=== Available records ===

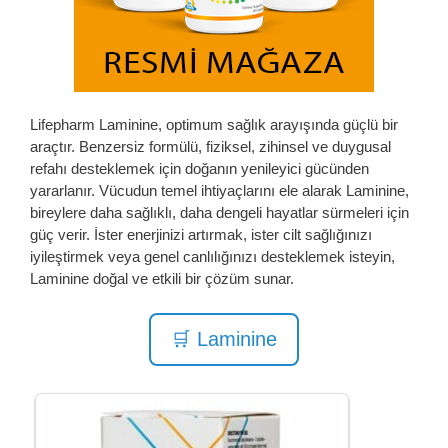
Lifepharm Laminine, optimum sağlık arayışında güçlü bir
araçtır. Benzersiz formülü, fiziksel, zihinsel ve duygusal
refahı desteklemek için doğanın yenileyici gücünden
yararlanır. Vücudun temel ihtiyaçlarını ele alarak Laminine,
bireylere daha sağlıklı, daha dengeli hayatlar sürmeleri için
güç verir. İster enerjinizi artırmak, ister cilt sağlığınızı
iyileştirmek veya genel canlılığınızı desteklemek isteyin,
Laminine doğal ve etkili bir çözüm sunar.
🛒 Laminine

===

**Exercise:** Retype the records exactly. Any image in them should not appear in what you write.

**Answer space:**
Lifepharm Laminine, optimum sağlık arayışında güçlü bir
araçtır. Benzersiz formülü, fiziksel, zihinsel ve duygusal
refahı desteklemek için doğanın yenileyici gücünden
yararlanır. Vücudun temel ihtiyaçlarını ele alarak Laminine,
bireylere daha sağlıklı, daha dengeli hayatlar sürmeleri için
güç verir. İster enerjinizi artırmak, ister cilt sağlığınızı
iyileştirmek veya genel canlılığınızı desteklemek isteyin,
Laminine doğal ve etkili bir çözüm sunar.
🛒 Laminine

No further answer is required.